The OfficeBench benchmark measures the time it takes for a system to complete a series of tasks in Microsoft Word, Excel, PowerPoint, and Internet Explorer. The OfficeBench times for the Acer Aspire One AOD150 (117 seconds), Asus N10Jc (115 seconds with Nvidia graphics processor, 123 seconds with Intel GMA 950), HP Mini 2140 (113 seconds), and MSI Wind U123 (118 seconds) show that these Atom-based netbooks are only half as powerful as a full-fledged laptop. (See how these four netbooks stack up in our review.)
A Dell XPS M1710 notebook with a Core 2 Duo (2GHz) processor, 2GB of DDR-2 RAM, a 7,200-rpm hard drive, and an Nvidia GeForce Go 7900GS graphics processor completed my OfficeBench script in just 62 seconds. In addition to their 1.6GHz or 1.66GHz Atom processors, the netbooks also had less RAM (1GB of DDR-2) and slower hard drives (5,400 rpm) than the Dell XPS M1710.

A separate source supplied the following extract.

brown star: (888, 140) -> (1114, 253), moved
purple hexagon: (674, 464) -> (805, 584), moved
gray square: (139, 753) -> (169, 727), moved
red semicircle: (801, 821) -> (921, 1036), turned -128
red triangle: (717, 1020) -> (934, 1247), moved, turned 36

[ Can a netbook serve as your primary PC? See "A week in a netbook, and I'm not missing my regular laptop" and "When does a netbook stop being a netbook?" ]

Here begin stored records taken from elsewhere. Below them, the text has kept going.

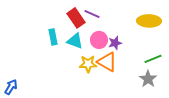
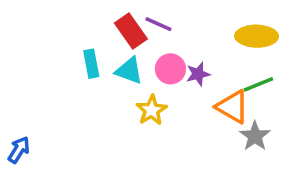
green line: (153, 59) -> (258, 84), moved
orange triangle: (107, 62) -> (232, 107), moved
yellow star: (88, 64) -> (152, 110), turned -30

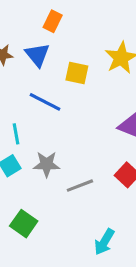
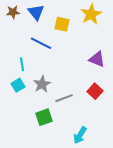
gray star: (47, 164) -> (42, 84), turned -30
green square: (24, 224) -> (44, 117), moved, turned 36

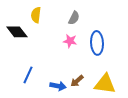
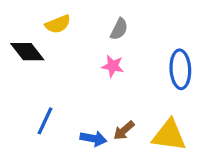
yellow semicircle: (36, 15) -> (58, 24), turned -119
blue ellipse: (97, 43) -> (180, 69), moved

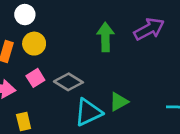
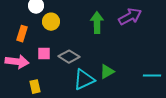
yellow circle: (34, 44) -> (51, 22), moved
pink square: (35, 78) -> (44, 54), turned 32

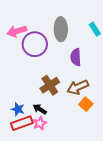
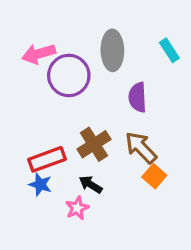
brown arrow: (78, 87) -> (141, 148), turned 70
black arrow: (40, 109) -> (91, 185), moved
red rectangle: (22, 123) -> (47, 159), moved

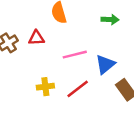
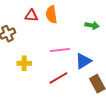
red triangle: (36, 38) -> (31, 16), moved
yellow cross: (45, 87) -> (24, 63), moved

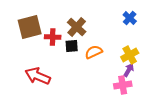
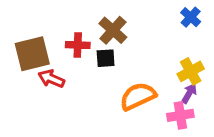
brown square: (30, 27) -> (32, 54), moved
orange semicircle: (94, 52) -> (138, 96), moved, size x1.4
red arrow: (38, 76) -> (51, 79), moved, size x0.7

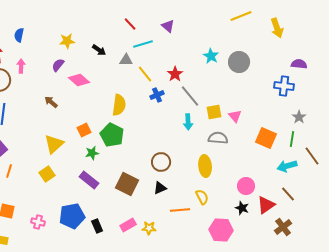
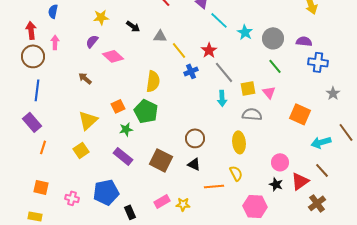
cyan line: (143, 44) -> (219, 20), moved, turned 60
purple semicircle: (299, 64) -> (304, 41), moved
green line: (292, 139) -> (275, 66), moved, turned -49
black triangle: (160, 188) -> (194, 164), turned 48
black rectangle: (97, 226) -> (130, 212), moved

I created the OfficeBench test script back in 1999/2000 while my company, Competitive Systems Analysis (CSA), was under contract to Intel's Desktop Architecture Labs (DAL). CSA was responsible for a great deal of internal benchmarking and whitepaper development surrounding the Pentium III and Pentium 4 CPU launches.
OfficeBench was designed from the beginning to be a "run anywhere" benchmark. By "run anywhere," I mean that the script will execute reliably under almost any Windows runtime environment. At the time it was being developed, this meant Windows 2000 and Terminal Server. As Windows evolved, so did OfficeBench. Today it supports every version of Windows since 2000, including XP, Vista, Server 2003, Server 2008, all flavors of Terminal Server, and all known application and desktop virtualization environments.
OfficeBench is also version independent. That is, it's designed to work with any version of Microsoft Office. When it was originally conceived, the state of the art was Office 2000. Since then, Microsoft has rolled out three additional versions: XP, 2003, and, most recently, 2007. OfficeBench runs unmodified across all four versions. Combined with the support for the various Windows platform releases, OfficeBench is the only test script of its kind that allows you to compare performance across multiple generations of Windows and Office.